I am working on a project in Visual Studio 2010 which is to produce a win 32 dll file. The examples I have are C files and the compile and work well. I would like to incorporate some functionality from C++ function I've written but I have hit a bit of a wall.
If I attempt to link the C++ functions to the C program, it knows nothing about strings, etc and just doesn't work at all (of course).
So I am left with changing the example into a C++ program, then I can use my other files with impunity. When I attempt to do this I get a link error that I don't understand and am uncertain about how to resolve.

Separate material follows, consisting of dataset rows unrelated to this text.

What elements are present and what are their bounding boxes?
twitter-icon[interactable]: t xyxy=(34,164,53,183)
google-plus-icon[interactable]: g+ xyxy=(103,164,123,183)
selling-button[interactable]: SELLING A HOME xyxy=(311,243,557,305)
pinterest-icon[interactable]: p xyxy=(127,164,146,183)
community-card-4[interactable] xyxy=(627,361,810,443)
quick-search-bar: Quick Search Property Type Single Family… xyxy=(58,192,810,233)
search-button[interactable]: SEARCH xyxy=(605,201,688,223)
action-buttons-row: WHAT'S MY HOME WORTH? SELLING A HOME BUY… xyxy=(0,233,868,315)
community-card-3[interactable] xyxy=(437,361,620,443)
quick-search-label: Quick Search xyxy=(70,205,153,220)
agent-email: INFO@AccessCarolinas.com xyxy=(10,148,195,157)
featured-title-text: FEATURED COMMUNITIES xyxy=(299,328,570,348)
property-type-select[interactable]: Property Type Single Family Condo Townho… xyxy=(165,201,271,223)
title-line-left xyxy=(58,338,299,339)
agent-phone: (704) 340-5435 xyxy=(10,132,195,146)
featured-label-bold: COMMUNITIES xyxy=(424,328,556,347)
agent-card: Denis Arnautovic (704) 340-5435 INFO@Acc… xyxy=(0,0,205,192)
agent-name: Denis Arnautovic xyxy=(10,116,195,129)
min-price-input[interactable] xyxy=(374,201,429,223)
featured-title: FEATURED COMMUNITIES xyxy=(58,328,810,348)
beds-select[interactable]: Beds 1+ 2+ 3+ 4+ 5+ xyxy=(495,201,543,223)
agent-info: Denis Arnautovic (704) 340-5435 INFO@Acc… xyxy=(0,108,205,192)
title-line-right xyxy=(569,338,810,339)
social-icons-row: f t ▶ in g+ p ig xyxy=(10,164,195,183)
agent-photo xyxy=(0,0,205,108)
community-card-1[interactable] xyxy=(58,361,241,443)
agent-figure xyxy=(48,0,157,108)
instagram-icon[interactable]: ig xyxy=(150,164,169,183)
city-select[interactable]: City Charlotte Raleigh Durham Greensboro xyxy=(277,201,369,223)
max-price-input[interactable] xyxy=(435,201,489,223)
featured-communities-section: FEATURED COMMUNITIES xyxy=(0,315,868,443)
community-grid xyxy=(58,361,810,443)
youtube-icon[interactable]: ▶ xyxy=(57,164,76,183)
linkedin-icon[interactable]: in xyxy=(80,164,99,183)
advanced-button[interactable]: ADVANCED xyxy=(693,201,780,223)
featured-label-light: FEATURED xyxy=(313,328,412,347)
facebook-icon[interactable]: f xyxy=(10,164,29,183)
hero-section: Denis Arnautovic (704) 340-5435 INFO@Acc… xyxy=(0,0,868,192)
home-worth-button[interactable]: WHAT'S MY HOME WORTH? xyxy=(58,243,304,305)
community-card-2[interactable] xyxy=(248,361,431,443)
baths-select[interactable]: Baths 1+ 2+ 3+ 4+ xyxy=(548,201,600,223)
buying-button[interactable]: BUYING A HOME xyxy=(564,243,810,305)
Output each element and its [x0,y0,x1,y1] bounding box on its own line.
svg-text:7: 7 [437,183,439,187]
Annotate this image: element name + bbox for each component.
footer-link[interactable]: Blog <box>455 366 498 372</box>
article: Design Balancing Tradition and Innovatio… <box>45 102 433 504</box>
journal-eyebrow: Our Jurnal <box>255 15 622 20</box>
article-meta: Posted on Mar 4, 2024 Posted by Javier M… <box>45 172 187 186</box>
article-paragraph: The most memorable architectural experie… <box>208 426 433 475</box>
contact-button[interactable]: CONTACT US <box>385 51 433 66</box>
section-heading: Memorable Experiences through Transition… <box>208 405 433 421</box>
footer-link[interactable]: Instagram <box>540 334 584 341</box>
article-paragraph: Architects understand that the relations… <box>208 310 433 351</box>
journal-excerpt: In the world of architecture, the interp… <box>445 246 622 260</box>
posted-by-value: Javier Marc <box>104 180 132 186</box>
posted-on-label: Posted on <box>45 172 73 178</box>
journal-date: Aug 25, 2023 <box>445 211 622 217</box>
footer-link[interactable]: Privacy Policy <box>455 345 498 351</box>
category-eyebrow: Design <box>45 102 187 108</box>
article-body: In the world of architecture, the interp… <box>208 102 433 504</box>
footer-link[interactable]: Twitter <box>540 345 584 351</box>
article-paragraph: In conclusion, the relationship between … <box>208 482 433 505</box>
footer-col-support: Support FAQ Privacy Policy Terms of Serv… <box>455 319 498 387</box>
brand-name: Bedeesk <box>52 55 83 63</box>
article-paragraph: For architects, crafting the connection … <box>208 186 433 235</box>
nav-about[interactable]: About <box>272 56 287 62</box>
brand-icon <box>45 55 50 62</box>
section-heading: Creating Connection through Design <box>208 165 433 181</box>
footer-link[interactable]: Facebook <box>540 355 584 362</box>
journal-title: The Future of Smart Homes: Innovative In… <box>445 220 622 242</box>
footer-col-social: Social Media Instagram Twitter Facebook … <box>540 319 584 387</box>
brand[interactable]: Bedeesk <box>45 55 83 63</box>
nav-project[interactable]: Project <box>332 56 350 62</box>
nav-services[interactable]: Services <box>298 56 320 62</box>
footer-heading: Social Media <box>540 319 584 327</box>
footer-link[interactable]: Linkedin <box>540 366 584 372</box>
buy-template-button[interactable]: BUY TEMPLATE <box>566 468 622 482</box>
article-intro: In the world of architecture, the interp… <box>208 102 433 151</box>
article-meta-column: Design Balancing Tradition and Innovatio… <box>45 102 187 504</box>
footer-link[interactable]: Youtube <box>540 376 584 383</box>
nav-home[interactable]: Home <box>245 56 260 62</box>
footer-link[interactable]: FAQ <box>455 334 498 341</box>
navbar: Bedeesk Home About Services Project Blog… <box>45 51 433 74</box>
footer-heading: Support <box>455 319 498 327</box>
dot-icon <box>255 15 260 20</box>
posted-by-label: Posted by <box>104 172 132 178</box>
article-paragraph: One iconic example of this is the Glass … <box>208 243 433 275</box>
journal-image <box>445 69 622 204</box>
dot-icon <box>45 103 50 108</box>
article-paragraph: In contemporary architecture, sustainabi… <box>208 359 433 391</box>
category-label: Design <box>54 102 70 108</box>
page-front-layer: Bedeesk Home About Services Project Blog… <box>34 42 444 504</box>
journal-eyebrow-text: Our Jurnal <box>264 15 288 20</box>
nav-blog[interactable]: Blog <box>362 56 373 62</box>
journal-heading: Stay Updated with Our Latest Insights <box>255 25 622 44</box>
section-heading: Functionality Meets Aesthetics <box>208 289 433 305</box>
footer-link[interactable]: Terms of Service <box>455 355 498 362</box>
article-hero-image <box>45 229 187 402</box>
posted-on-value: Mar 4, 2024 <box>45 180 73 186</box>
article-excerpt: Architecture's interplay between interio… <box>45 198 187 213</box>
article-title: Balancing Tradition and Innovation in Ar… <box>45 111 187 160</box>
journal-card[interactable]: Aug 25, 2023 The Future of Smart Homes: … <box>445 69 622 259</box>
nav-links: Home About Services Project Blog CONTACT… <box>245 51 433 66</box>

The examples use vendor provided headers, which include statements such as
typedef void ( __cdecl *BINDING_PROC_BEVNT)(WORD_T choice, INT_T * pStatus,
I_EVNT_T * pIn, O_EVNT_T * pOut);
In the body of the main code, following the examples:
extern BINDING_PROC_BEVNT b_evnt;
Which then allows you to write
b_evnt(choice, &status, &inpEvent, &outpEvent);
In a vendor provided C file, these are again referenced as:
BINDING_PROC_BEVNT b_evnt;
b_evnt = (BINDING_PROC_BEVNT)GetProcAddress(hCNCMod, "bevnt");
The linker error I am seeing is:
error LNK2001: unresolved external symbol "void (__cdecl* b_evnt)(unsigned short,short *,union I_EVNT_T *,union O_EVNT_T *)" (?b_evnt@@3P6AXGPAFPATI_EVNT_T@@PATO_EVNT_T@@@ZA)
If I rename my main file and recompile as a C program, and omit my C++ functions, everything compiles perfectly. Even when the main file is processed as a C++ file, Intellisense seems to recognize the definitions (hovering over shows the correct definitions).
Additionally I attempted to add extern "C" to a few different locations but it didn't seem to make a difference in the C++ files, and generated a compile error in the C files (about not knowing about strings).
Any insight would be appreciated, I may have simply stared at this too long today to be picking up on something obvious, or it may be something I'm completely unaware of.
Thanks for the help!
The header file contains only declarations, and is included by the . c file for the module. Put only structure type declarations, function prototypes, and global variable extern declarations, in the . h file; put the function definitions and global variable definitions and initializations in the .
If you are compiling against a library that has C-language bindings, you have to tell C++ explicitly that the header files for the library reference C-objects, not C++ objects, or C++ name mangling will prevent correct linking. Often you can do this like so:
extern "C" {
#include "vendor.h"
}
This will tell the C++ compiler that the symbols between the braces are C symbols, and should not have name mangling applied.